KASIH KARUNIA YANG MEMULIHKAN

Natal merupakan bagian dari demonstrasi kasih karunia Allah yang kekal kepada manusia yang berdosa.  Sebagaimana Yohanes 3:16-17 mengatakan, “Karena begitu besar kasih Allah akan dunia ini, sehingga Ia telah mengaruniakan Anak-Nya yang tunggal, supaya setiap orang yang percaya kepada-Nya tidak binasa, melainkan beroleh hidup yang kekal. Sebab Allah mengutus Anak-Nya ke dalam dunia bukan untuk menghakimi dunia, melainkan untuk menyelamatkannya oleh Dia.”  Mari renungkan ayat ini. Florence Nightingale, pelopor keperawatan modern, merupakan kesaksian nyata bagaimana kasih karunia dan kerendahan hati dapat memulihkan banyak orang. Saat masih muda, Florence merasa terpanggil untuk merawat mereka yang menderita. Pada masa itu, pekerjaan sebagai perawat dianggap rendah, namun ia dengan kerendahan hati menyerahkan hidupnya untuk melayani orang sakit, terutama saat Perang Krimea (1853–1856 antara Kekaisaran Rusia melawan aliansi Kekaisaran Ottoman, Inggris, Prancis, dan Kerajaan Sardinia).  Dengan penuh kasih, ia merawat para prajurit yang terluka di medan perang, membersihkan luka-luka mereka, dan memberikan penghiburan. Dedikasinya bukan hanya menyembuhkan tubuh mereka, tetapi juga memulihkan semangat mereka yang nyaris hancur. Florence bekerja tanpa lelah, meskipun sering mendapat hinaan dan penolakan dari banyak pihak. Tindakan Florence mencerminkan kasih karunia Allah yang memulihkan. Dalam Yohanes 3:16-17, kita melihat bahwa Allah mengutus Anak-Nya untuk menyelamatkan dan memulihkan dunia, bukan untuk menghakimi.

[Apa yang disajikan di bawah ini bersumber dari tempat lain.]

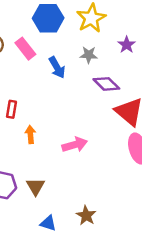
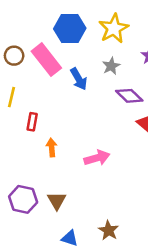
pink rectangle: (25, 49) -> (46, 60), size x1.4
gray star: (89, 55) -> (111, 66), turned -30

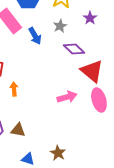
pink arrow: (97, 158) -> (67, 97), moved
brown triangle: (57, 201) -> (18, 130), turned -49

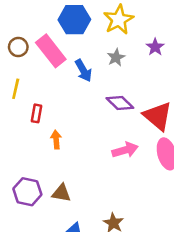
purple diamond: (74, 49) -> (120, 103), moved

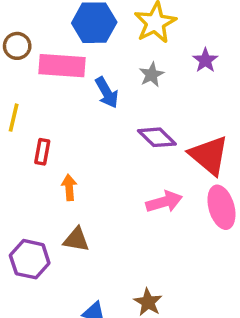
brown circle: (18, 47) -> (17, 46), moved
pink rectangle: (51, 51) -> (62, 66), turned -48
brown triangle: (61, 193) -> (76, 239), moved

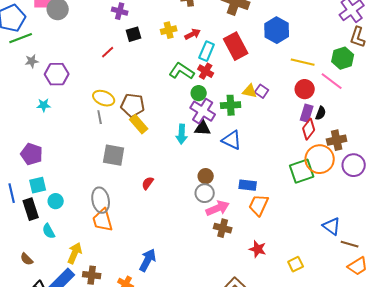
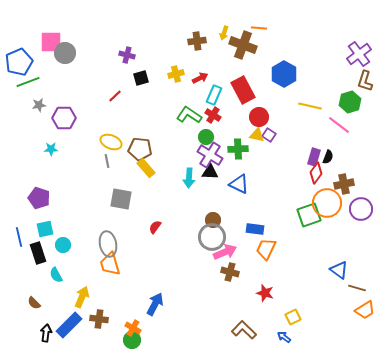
red circle: (305, 89) -> (259, 117), moved
gray circle: (205, 193) -> (212, 237), size x1.4
yellow square: (296, 264) -> (293, 317), moved

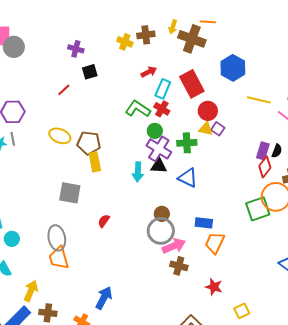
yellow cross: (176, 74) -> (125, 42), moved, turned 35
gray line: (107, 161) -> (13, 139), moved
yellow rectangle: (146, 168) -> (95, 162), turned 30

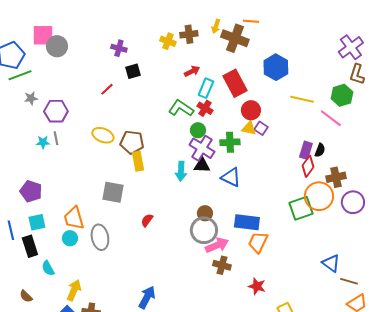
blue rectangle: (204, 223) -> (247, 222), size x1.4
cyan circle: (12, 239) -> (70, 238), moved
orange trapezoid: (59, 258) -> (74, 218), moved

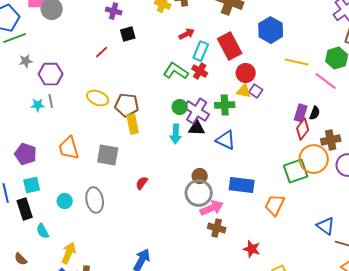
green circle: (198, 130) -> (180, 107), moved
orange trapezoid: (74, 218) -> (69, 148), moved
orange trapezoid: (258, 242) -> (275, 205), moved

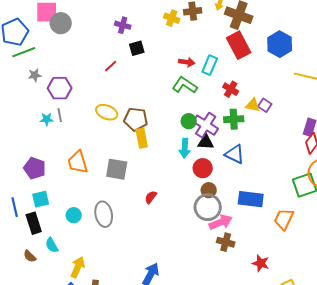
red arrow: (187, 34) -> (187, 62), moved, turned 35
red rectangle: (230, 46) -> (239, 45), moved
red cross: (200, 71) -> (231, 89), moved
red circle: (246, 73) -> (203, 168), moved
brown semicircle: (21, 259) -> (30, 256), moved

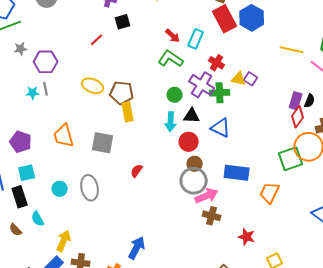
blue hexagon: (280, 44) -> (252, 18), moved
red arrow: (187, 62) -> (173, 36), turned 35
purple cross: (206, 125) -> (202, 85), moved

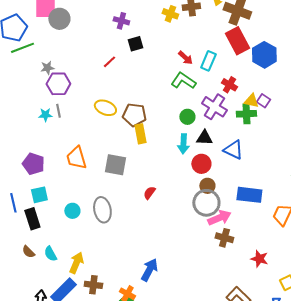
blue hexagon: (252, 18) -> (264, 55), moved
gray star: (21, 49) -> (47, 68), moved
green cross: (220, 93) -> (246, 114), moved
cyan semicircle: (38, 219) -> (50, 254), moved

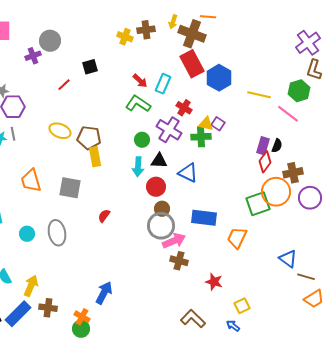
gray circle: (59, 19) -> (50, 41), moved
purple cross: (121, 21) -> (33, 56), moved, turned -35

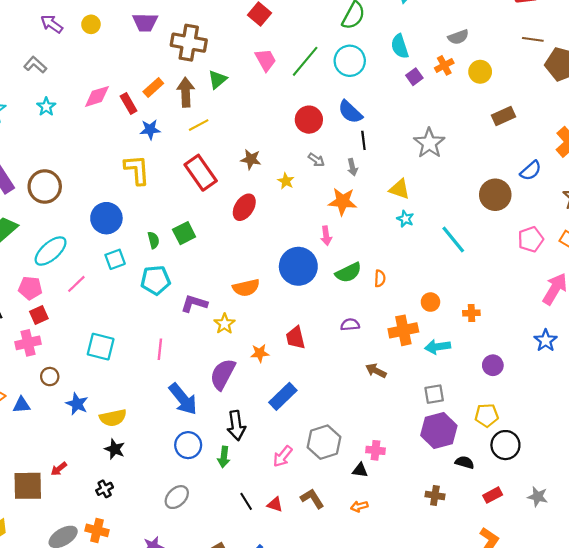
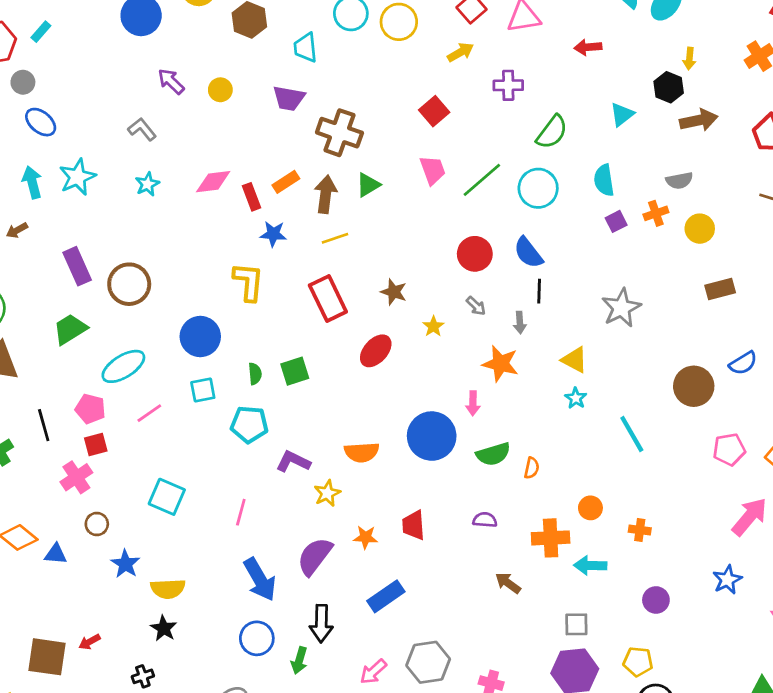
pink cross: (28, 343) -> (76, 477), turned -30

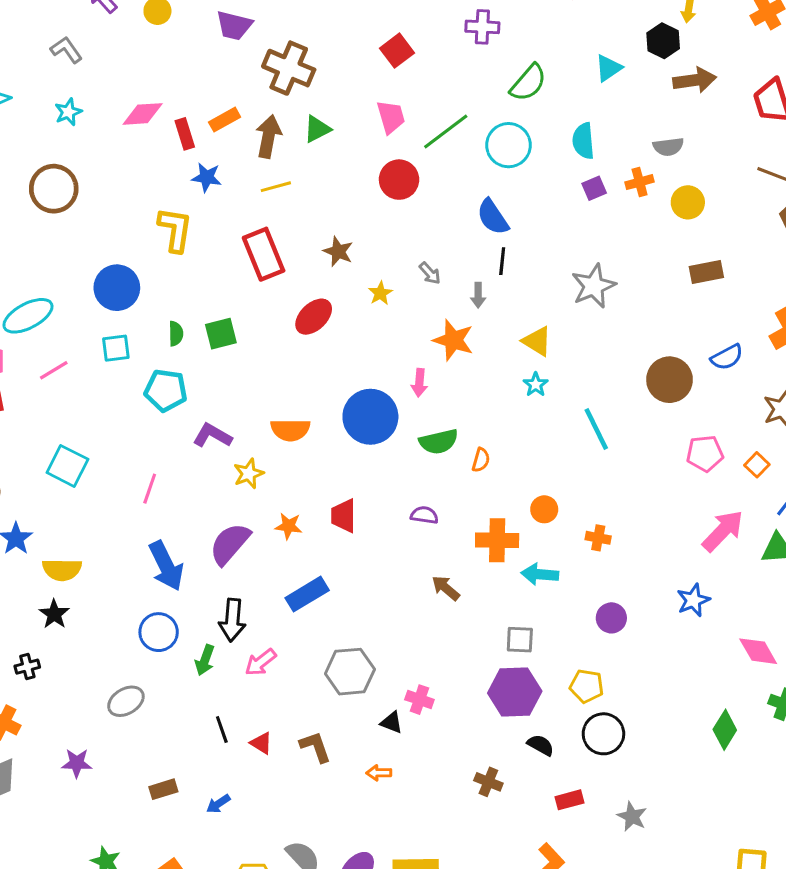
red circle: (475, 254) -> (399, 180), moved
brown circle: (129, 284) -> (54, 189), moved
pink arrow: (373, 672) -> (261, 662), moved

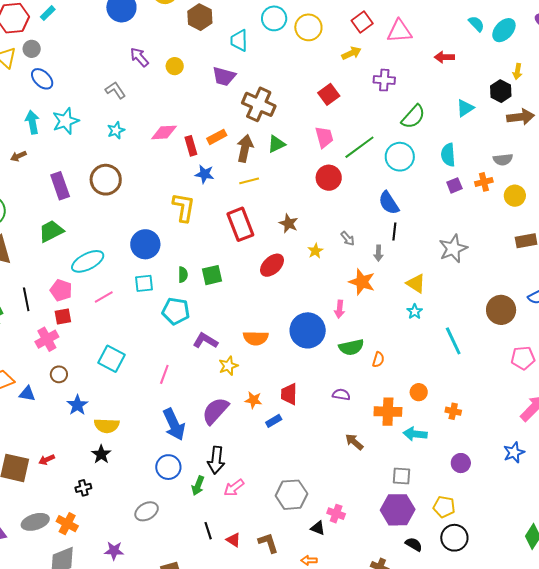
blue rectangle: (307, 594) -> (274, 421), moved, size x0.6

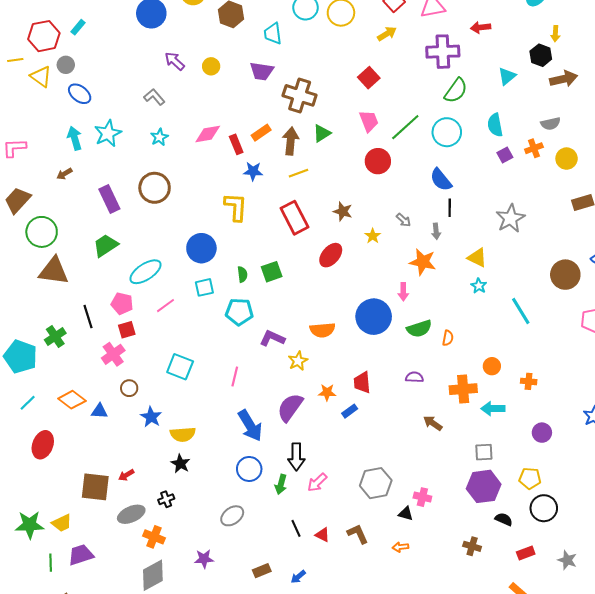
purple cross: (384, 80) -> (443, 52), moved, size x1.5
gray ellipse: (35, 522) -> (131, 514), moved

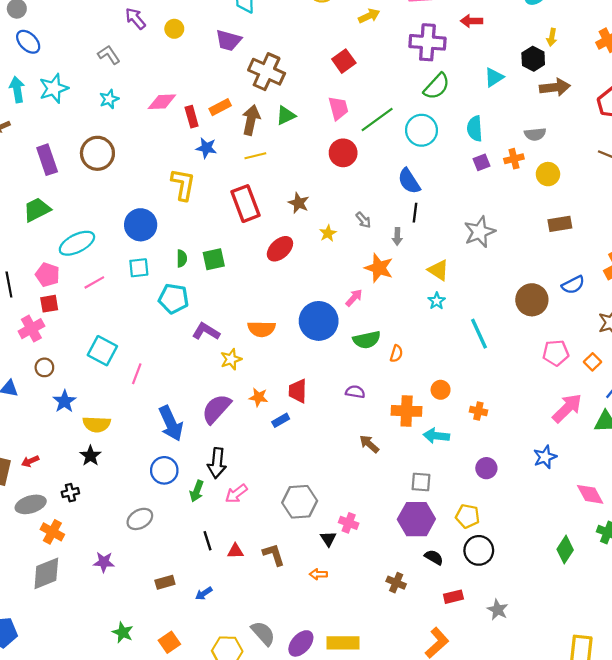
pink arrow: (403, 292) -> (354, 298), turned -144
pink line: (235, 377) -> (137, 374), moved
black triangle: (406, 514) -> (328, 539), turned 35
red triangle: (322, 535) -> (235, 551), turned -35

Begitu pula, kita dipanggil untuk menunjukkan kasih yang memulihkan kepada sesama dengan rendah hati, seperti yang diteladankan oleh Florence. Kasih karunia merupakan hadiah yang tidak layak kita terima, tetapi Allah memberikannya dengan murah hati. Ketika kita rendah hati, kita membuka hati untuk menerima kasih-Nya dan membagikannya kepada orang lain. Mari terimalah kasih karunia itu dan teruslah berjuang untuk memberikan dampak nyata kepada sesama dan lingkungan.  (sTy)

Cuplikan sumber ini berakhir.